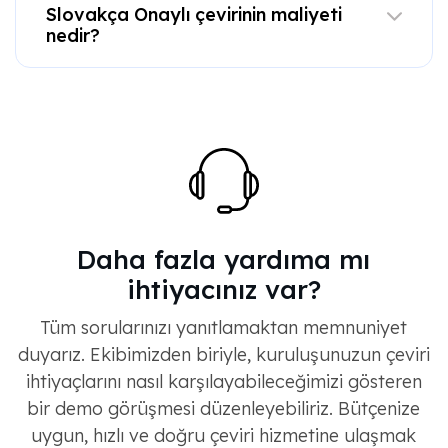
Slovakça Onaylı çevirinin maliyeti
nedir?
Daha fazla yardıma mı
ihtiyacınız var?
Tüm sorularınızı yanıtlamaktan memnuniyet
duyarız. Ekibimizden biriyle, kuruluşunuzun çeviri
ihtiyaçlarını nasıl karşılayabileceğimizi gösteren
bir demo görüşmesi düzenleyebiliriz. Bütçenize
uygun, hızlı ve doğru çeviri hizmetine ulaşmak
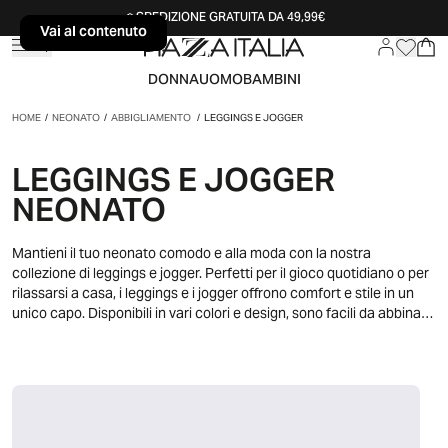
SPEDIZIONE GRATUITA DA 49,99€
Vai al contenuto
Vai al contenuto
DONNA
UOMO
BAMBINI
HOME
/
NEONATO
/
ABBIGLIAMENTO
/
LEGGINGS E JOGGER
LEGGINGS E JOGGER
NEONATO
Mantieni il tuo neonato comodo e alla moda con la nostra
collezione di leggings e jogger. Perfetti per il gioco quotidiano o per
rilassarsi a casa, i leggings e i jogger offrono comfort e stile in un
unico capo. Disponibili in vari colori e design, sono facili da abbinare
con T-shirt, felpe o maglieria.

::::::::

→ **Problem details**:
Every line above should be copied exactly; do not carry over the pictures.

→ **Exercise result**:
Slovakça Onaylı çevirinin maliyeti
nedir?
Daha fazla yardıma mı
ihtiyacınız var?
Tüm sorularınızı yanıtlamaktan memnuniyet
duyarız. Ekibimizden biriyle, kuruluşunuzun çeviri
ihtiyaçlarını nasıl karşılayabileceğimizi gösteren
bir demo görüşmesi düzenleyebiliriz. Bütçenize
uygun, hızlı ve doğru çeviri hizmetine ulaşmak
SPEDIZIONE GRATUITA DA 49,99€
Vai al contenuto
Vai al contenuto
DONNA
UOMO
BAMBINI
HOME
/
NEONATO
/
ABBIGLIAMENTO
/
LEGGINGS E JOGGER
LEGGINGS E JOGGER
NEONATO
Mantieni il tuo neonato comodo e alla moda con la nostra
collezione di leggings e jogger. Perfetti per il gioco quotidiano o per
rilassarsi a casa, i leggings e i jogger offrono comfort e stile in un
unico capo. Disponibili in vari colori e design, sono facili da abbinare
con T-shirt, felpe o maglieria.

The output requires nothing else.